# EXERCISE
Every record must appear in your copy exactly as written, with no pictures.

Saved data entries
——
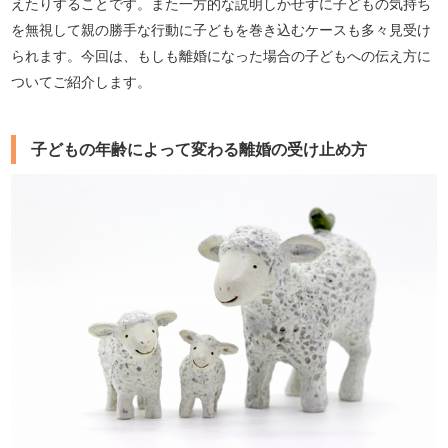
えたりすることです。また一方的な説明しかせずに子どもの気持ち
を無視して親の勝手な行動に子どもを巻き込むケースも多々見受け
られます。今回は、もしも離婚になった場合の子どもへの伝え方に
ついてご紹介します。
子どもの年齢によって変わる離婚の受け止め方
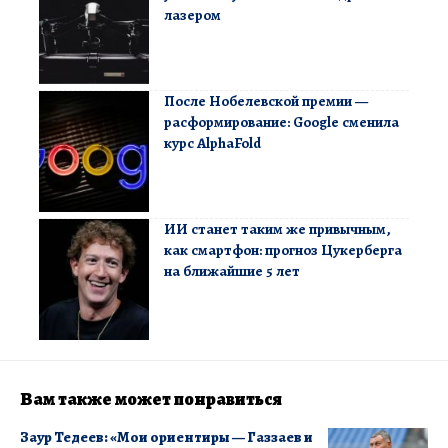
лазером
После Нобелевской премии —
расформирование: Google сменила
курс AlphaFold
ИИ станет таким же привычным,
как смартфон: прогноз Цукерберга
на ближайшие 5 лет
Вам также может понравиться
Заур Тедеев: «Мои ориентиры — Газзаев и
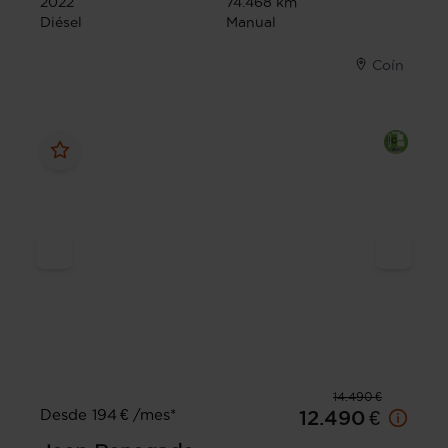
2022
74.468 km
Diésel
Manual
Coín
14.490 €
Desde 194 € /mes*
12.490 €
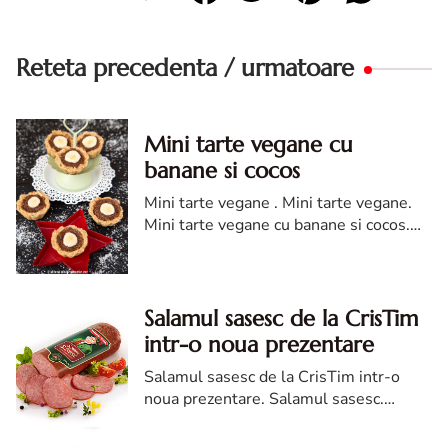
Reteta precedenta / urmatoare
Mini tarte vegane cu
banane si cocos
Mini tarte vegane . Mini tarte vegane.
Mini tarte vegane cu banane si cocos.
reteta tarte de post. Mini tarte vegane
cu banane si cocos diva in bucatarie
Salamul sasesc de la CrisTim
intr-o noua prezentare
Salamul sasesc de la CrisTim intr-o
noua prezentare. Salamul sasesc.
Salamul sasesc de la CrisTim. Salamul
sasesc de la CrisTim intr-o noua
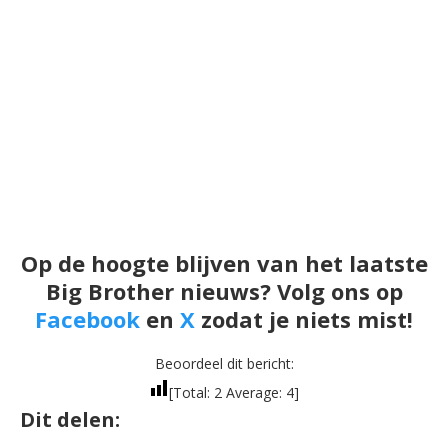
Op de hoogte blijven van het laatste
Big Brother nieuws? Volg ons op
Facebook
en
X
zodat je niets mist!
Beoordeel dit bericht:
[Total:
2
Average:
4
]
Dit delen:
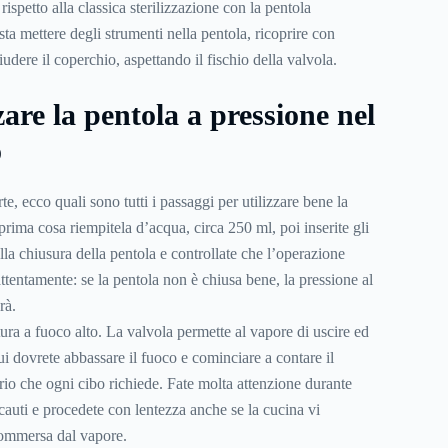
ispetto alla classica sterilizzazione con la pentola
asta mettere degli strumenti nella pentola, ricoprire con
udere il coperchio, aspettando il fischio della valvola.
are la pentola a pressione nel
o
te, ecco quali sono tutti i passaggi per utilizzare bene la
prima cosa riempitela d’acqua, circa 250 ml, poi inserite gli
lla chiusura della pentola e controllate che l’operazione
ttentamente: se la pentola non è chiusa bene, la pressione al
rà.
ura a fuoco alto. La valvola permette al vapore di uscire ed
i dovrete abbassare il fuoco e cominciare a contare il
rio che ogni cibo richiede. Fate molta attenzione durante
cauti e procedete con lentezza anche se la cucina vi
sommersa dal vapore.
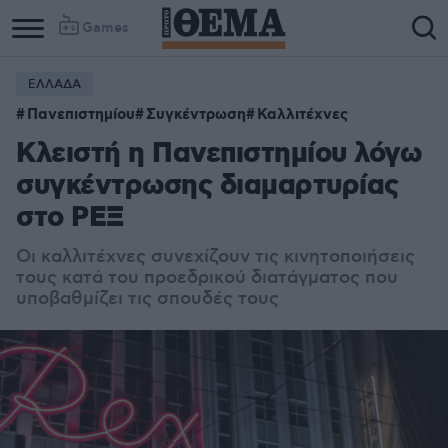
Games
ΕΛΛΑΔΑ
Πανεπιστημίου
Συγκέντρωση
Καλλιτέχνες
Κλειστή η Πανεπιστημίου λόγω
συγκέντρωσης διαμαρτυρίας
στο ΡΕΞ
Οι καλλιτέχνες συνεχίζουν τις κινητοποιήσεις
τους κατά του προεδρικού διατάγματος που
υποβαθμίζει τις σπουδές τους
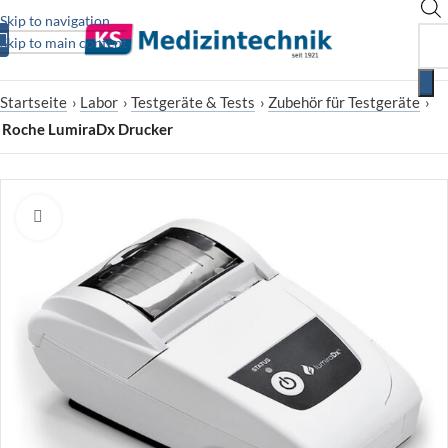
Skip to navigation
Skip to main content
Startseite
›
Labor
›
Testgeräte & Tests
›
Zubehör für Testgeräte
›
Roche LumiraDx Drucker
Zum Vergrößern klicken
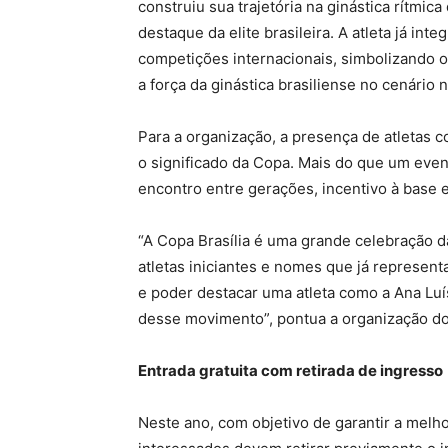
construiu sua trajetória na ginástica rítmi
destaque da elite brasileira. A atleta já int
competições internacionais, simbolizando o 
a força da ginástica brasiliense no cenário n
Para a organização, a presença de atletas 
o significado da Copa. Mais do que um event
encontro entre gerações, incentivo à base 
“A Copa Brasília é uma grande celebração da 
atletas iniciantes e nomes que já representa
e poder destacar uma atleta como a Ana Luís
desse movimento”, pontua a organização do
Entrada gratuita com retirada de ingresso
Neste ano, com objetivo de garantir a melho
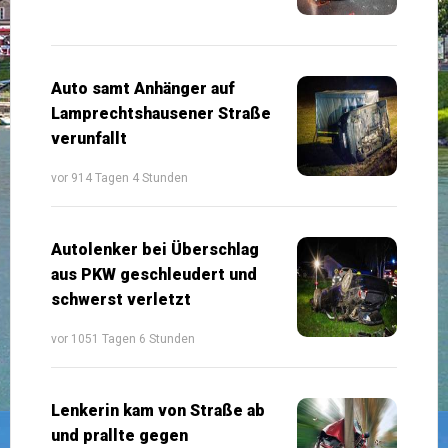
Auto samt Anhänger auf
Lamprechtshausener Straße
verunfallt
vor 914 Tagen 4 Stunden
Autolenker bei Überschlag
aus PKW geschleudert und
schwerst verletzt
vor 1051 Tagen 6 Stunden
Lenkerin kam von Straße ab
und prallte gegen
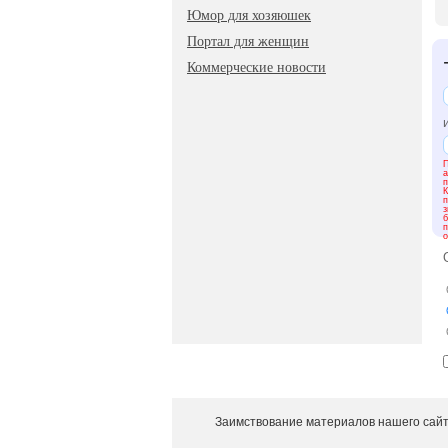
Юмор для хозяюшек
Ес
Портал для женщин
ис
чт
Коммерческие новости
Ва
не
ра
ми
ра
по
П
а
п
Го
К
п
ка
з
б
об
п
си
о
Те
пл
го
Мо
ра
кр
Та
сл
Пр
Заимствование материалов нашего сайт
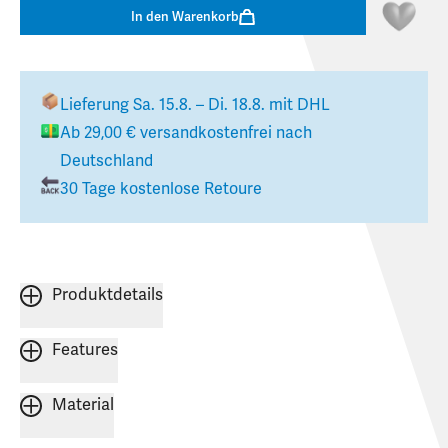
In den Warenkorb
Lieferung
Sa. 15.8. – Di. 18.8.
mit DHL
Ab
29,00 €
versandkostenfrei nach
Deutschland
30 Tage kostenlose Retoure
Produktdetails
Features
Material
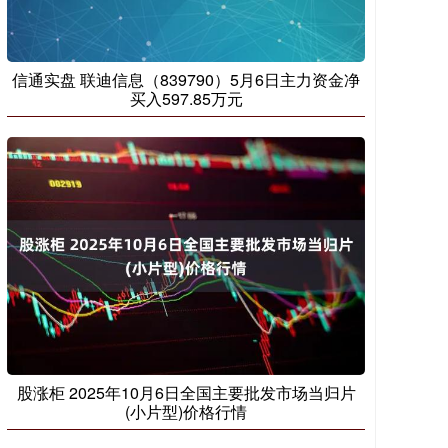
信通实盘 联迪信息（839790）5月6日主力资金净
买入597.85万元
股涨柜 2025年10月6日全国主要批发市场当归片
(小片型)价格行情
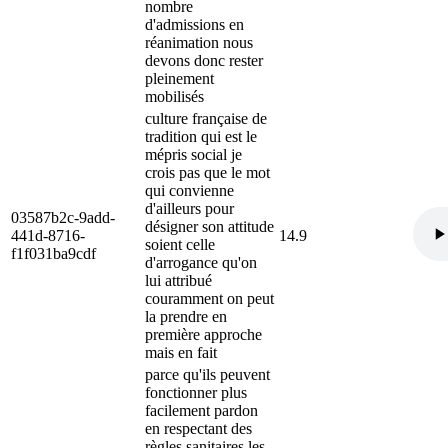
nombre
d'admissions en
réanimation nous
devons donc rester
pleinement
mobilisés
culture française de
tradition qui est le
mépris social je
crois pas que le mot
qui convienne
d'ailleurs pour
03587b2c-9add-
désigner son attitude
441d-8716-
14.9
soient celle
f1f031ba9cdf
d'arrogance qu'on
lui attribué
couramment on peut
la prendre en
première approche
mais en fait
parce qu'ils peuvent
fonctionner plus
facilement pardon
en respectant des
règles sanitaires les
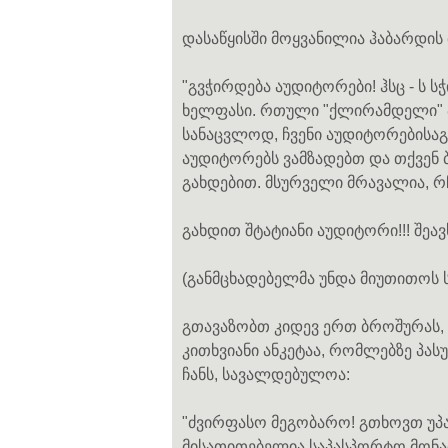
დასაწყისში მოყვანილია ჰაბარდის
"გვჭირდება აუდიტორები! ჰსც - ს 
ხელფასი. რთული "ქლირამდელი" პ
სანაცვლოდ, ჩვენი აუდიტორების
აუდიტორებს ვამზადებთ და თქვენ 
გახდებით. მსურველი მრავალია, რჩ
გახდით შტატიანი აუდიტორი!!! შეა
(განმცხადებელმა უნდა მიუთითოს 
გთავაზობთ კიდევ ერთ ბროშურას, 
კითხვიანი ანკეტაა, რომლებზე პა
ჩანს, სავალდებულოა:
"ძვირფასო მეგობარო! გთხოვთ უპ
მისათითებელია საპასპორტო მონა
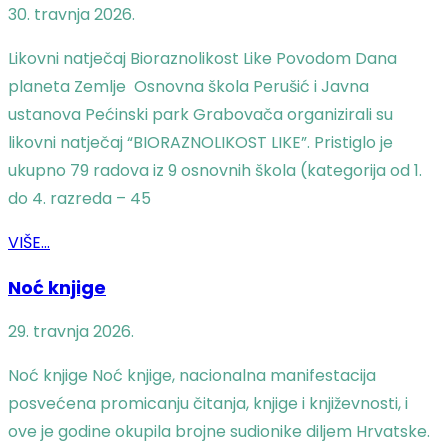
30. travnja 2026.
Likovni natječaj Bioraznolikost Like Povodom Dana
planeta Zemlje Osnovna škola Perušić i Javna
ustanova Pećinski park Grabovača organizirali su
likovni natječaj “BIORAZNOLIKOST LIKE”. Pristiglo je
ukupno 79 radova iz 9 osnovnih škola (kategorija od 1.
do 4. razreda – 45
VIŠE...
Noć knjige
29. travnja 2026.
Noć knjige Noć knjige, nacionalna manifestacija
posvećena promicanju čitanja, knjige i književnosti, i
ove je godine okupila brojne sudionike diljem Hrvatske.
——
# ANSWER SECTION
えたりすることです。また一方的な説明しかせずに子どもの気持ち
を無視して親の勝手な行動に子どもを巻き込むケースも多々見受け
られます。今回は、もしも離婚になった場合の子どもへの伝え方に
ついてご紹介します。
子どもの年齢によって変わる離婚の受け止め方
лазером
После Нобелевской премии —
расформирование: Google сменила
курс AlphaFold
ИИ станет таким же привычным,
как смартфон: прогноз Цукерберга
на ближайшие 5 лет
Вам также может понравиться
Заур Тедеев: «Мои ориентиры — Газзаев и
2022
74.468 km
Diésel
Manual
Coín
14.490 €
Desde 194 € /mes*
12.490 €
Reteta precedenta / urmatoare
Mini tarte vegane cu
banane si cocos
Mini tarte vegane . Mini tarte vegane.
Mini tarte vegane cu banane si cocos.
reteta tarte de post. Mini tarte vegane
cu banane si cocos diva in bucatarie
Salamul sasesc de la CrisTim
intr-o noua prezentare
Salamul sasesc de la CrisTim intr-o
noua prezentare. Salamul sasesc.
Salamul sasesc de la CrisTim. Salamul
sasesc de la CrisTim intr-o noua
Op de hoogte blijven van het laatste
Big Brother nieuws? Volg ons op
Facebook
en
X
zodat je niets mist!
Beoordeel dit bericht:
[Total:
2
Average:
4
]
Dit delen:
ispetto alla classica sterilizzazione con la pentola
asta mettere degli strumenti nella pentola, ricoprire con
udere il coperchio, aspettando il fischio della valvola.
are la pentola a pressione nel
o
te, ecco quali sono tutti i passaggi per utilizzare bene la
prima cosa riempitela d’acqua, circa 250 ml, poi inserite gli
lla chiusura della pentola e controllate che l’operazione
ttentamente: se la pentola non è chiusa bene, la pressione al
rà.
ura a fuoco alto. La valvola permette al vapore di uscire ed
i dovrete abbassare il fuoco e cominciare a contare il
rio che ogni cibo richiede. Fate molta attenzione durante
cauti e procedete con lentezza anche se la cucina vi
sommersa dal vapore.
Games
ΕΛΛΑΔΑ
Πανεπιστημίου
Συγκέντρωση
Καλλιτέχνες
Κλειστή η Πανεπιστημίου λόγω
συγκέντρωσης διαμαρτυρίας
στο ΡΕΞ
Οι καλλιτέχνες συνεχίζουν τις κινητοποιήσεις
τους κατά του προεδρικού διατάγματος που
υποβαθμίζει τις σπουδές τους
Skip to navigation
Skip to main content
Startseite
›
Labor
›
Testgeräte & Tests
›
Zubehör für Testgeräte
›
Roche LumiraDx Drucker
Zum Vergrößern klicken
construiu sua trajetória na ginástica rítmi
destaque da elite brasileira. A atleta já int
competições internacionais, simbolizando o 
a força da ginástica brasiliense no cenário n
Para a organização, a presença de atletas 
o significado da Copa. Mais do que um event
encontro entre gerações, incentivo à base 
“A Copa Brasília é uma grande celebração da 
atletas iniciantes e nomes que já representa
e poder destacar uma atleta como a Ana Luís
desse movimento”, pontua a organização do
Entrada gratuita com retirada de ingresso
Neste ano, com objetivo de garantir a melho
Auto samt Anhänger auf
Lamprechtshausener Straße
verunfallt
vor 914 Tagen 4 Stunden
Autolenker bei Überschlag
aus PKW geschleudert und
schwerst verletzt
vor 1051 Tagen 6 Stunden
Lenkerin kam von Straße ab
und prallte gegen
Юмор для хозяюшек
Ес
Портал для женщин
ис
чт
Коммерческие новости
Ва
не
ра
ми
ра
по
П
а
п
Го
К
п
ка
з
б
об
п
си
о
Те
пл
го
Мо
ра
кр
Та
сл
Пр
Заимствование материалов нашего сайт
In den Warenkorb
Lieferung
Sa. 15.8. – Di. 18.8.
mit DHL
Ab
29,00 €
versandkostenfrei nach
Deutschland
30 Tage kostenlose Retoure
Produktdetails
Features
Material
信通实盘 联迪信息（839790）5月6日主力资金净
买入597.85万元
股涨柜 2025年10月6日全国主要批发市场当归片
(小片型)价格行情
nombre
d'admissions en
réanimation nous
devons donc rester
pleinement
mobilisés
culture française de
tradition qui est le
mépris social je
crois pas que le mot
qui convienne
d'ailleurs pour
03587b2c-9add-
désigner son attitude
441d-8716-
14.9
soient celle
f1f031ba9cdf
d'arrogance qu'on
lui attribué
couramment on peut
la prendre en
première approche
mais en fait
parce qu'ils peuvent
fonctionner plus
facilement pardon
en respectant des
règles sanitaires les
დასაწყისში მოყვანილია ჰაბარდის
"გვჭირდება აუდიტორები! ჰსც - ს 
ხელფასი. რთული "ქლირამდელი" პ
სანაცვლოდ, ჩვენი აუდიტორების
აუდიტორებს ვამზადებთ და თქვენ 
გახდებით. მსურველი მრავალია, რჩ
გახდით შტატიანი აუდიტორი!!! შეა
(განმცხადებელმა უნდა მიუთითოს 
გთავაზობთ კიდევ ერთ ბროშურას, 
კითხვიანი ანკეტაა, რომლებზე პა
ჩანს, სავალდებულოა:
"ძვირფასო მეგობარო! გთხოვთ უპ
მისათითებელია საპასპორტო მონა
30. travnja 2026.
Likovni natječaj Bioraznolikost Like Povodom Dana
planeta Zemlje Osnovna škola Perušić i Javna
ustanova Pećinski park Grabovača organizirali su
likovni natječaj “BIORAZNOLIKOST LIKE”. Pristiglo je
ukupno 79 radova iz 9 osnovnih škola (kategorija od 1.
do 4. razreda – 45
VIŠE...
Noć knjige
29. travnja 2026.
Noć knjige Noć knjige, nacionalna manifestacija
posvećena promicanju čitanja, knjige i književnosti, i
ove je godine okupila brojne sudionike diljem Hrvatske.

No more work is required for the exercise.